Sounds harmless enough. But it’s actually quite frightening. In movies, on tv, the characters try, and it usually turns out well. Even if it turns out disasterous, there’s usually some point to it that you can readily see, because it’s not real life. Life hasn’t been written by anyone, and life is far more complex than any room of overpaid writers. You don’t know WHAT is going to happen. People are crazy, and they don’t have any clue that they need to go easy on you b/c it’s your first attempt at something and if it doesn’t go well you may never try again. I get a picture in my mind of when, like you know when you’re playing a video game, and you have to defeat this big scary monster thing, or a “boss.” In some games, nothing will happen as long as you don’t start shooting at them, you both just stand there.

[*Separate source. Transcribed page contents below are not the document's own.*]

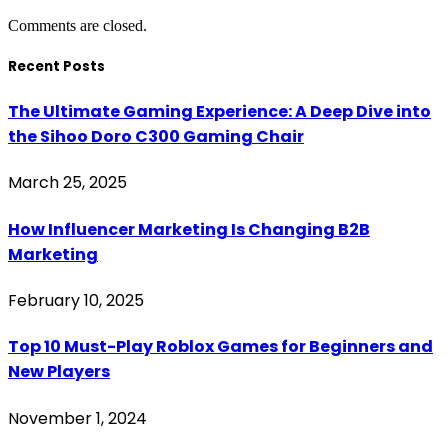
Comments are closed.
Recent Posts
The Ultimate Gaming Experience: A Deep Dive into
the Sihoo Doro C300 Gaming Chair
March 25, 2025
How Influencer Marketing Is Changing B2B
Marketing
February 10, 2025
Top 10 Must-Play Roblox Games for Beginners and
New Players
November 1, 2024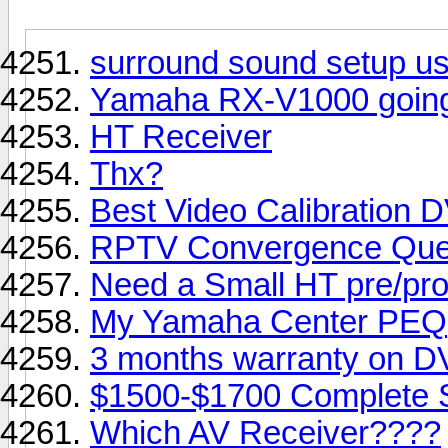
surround sound setup us
Yamaha RX-V1000 going 
HT Receiver
Thx?
Best Video Calibration 
RPTV Convergence Que
Need a Small HT pre/pro/
My Yamaha Center PEQ
3 months warranty on DV
$1500-$1700 Complete 
Which AV Receiver????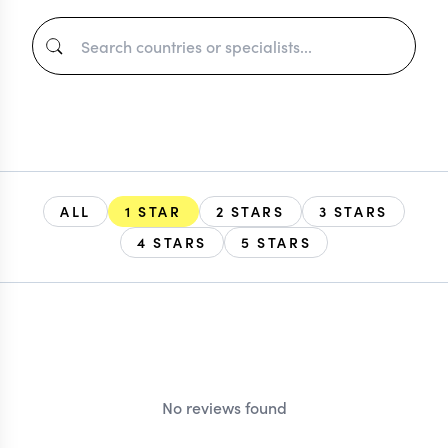
ALL
1 STAR
2 STARS
3 STARS
4 STARS
5 STARS
EXPLORE
No reviews found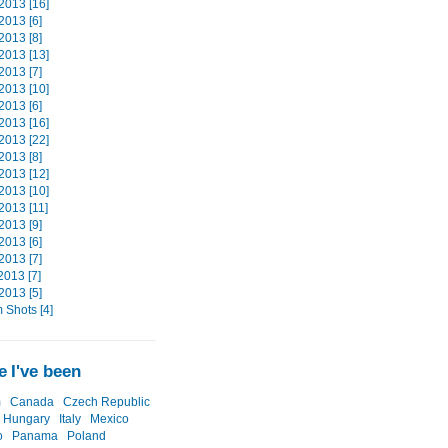
2013 [16]
2013 [6]
2013 [8]
2013 [13]
2013 [7]
2013 [10]
2013 [6]
2013 [16]
2013 [22]
2013 [8]
2013 [12]
2013 [10]
2013 [11]
2013 [9]
2013 [6]
2013 [7]
2013 [7]
2013 [5]
Shots [4]
 I've been
m
Canada
Czech Republic
Hungary
Italy
Mexico
o
Panama
Poland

But as soon as you start attacking, that thing starts doing all this crazy unpredictable shit, and it could spur you to do something brilliant, or it could just kill you immediately and you were stupid to think you had a chance. That’s what I’m talking about.
#2: NOTHING could happen.
My biggest fear? Not the worst thing, but the non-thing. What if I do something, and NOTHING happens? It literally does nothing? And then I have to try to convince myself that it was some self-augmenting thing that would change me somehow.
#3: What happens after you try? MORE TRYING.
It doesn’t just end after the one thing you try. One try will put you on this endless path of having to try more new things. It’s basically like deciding that you’re going to run a marathon and then suddenly being in it.
#4: It hurts
I can’t tell you how taxing it is at this point to try, especially now. I’m thinking back on all the times in the past that I have tried to try, and I gave up because… it just feels terrible. It’s so blindingly unpleasant, it’s almost impossible to see past it to whatever reward could be awaiting you on the other side. I convinced myself that anything that is that harsh and elaborate couldn’t possibly be real, because no other experience on earth is really like that for me. There’s no immediate perk, only the promise of a perk, and it just doesn’t add up for me. I’m usually all about the long run but with trying, I need something NOW. Right now. Perhaps if I had a source of undying support or something it would be easier. Maybe I should’ve spent more time with my dad, or maybe I didn’t eat the right vegetables, I don’t know. What’s done is done.
You could say that what I’m describing is the same situation everyone faces. Maybe that’s true. I don’t think it is, because I’ve long observed people and have found little evidence for this. Even if it was, that doesn’t help me. Either I’m a special case, or a wuss. Neither is ideal. It’s likely the latter. I’ve been told this in one way or another for a good portion of life. I hated it, but what could I do to prove them wrong? Certainly not write this blog. I’ve seriously told God that I was seriously considering just phoning the rest of this thing in from here on out. I mean I get life, I get it. And it’s great. It’s nice for all that it accomplishes but I really just can’t do most of it. The trying thing is just…I mean it could be the source of all my misery, but my misery is still beating it out by a fairly notable margin. Everything I’ve ever done or accomplished in life was because it was easy for me, beneficial, a combination, or I was just ignorant at the time that it was something that I would never want to do. But trying to reach the heights I see other people reaching, as inspiring as it is, it would just take so many consecutive miracles, and I do believe in miracles, I have seen miracles. But I’ve no reason to expect it. I can’t even get perfectly reasonable and feasible things to happen for me.
With all this said, I’m still going to try to try. I just wanted you to get a feel for just how goddamn hard it is.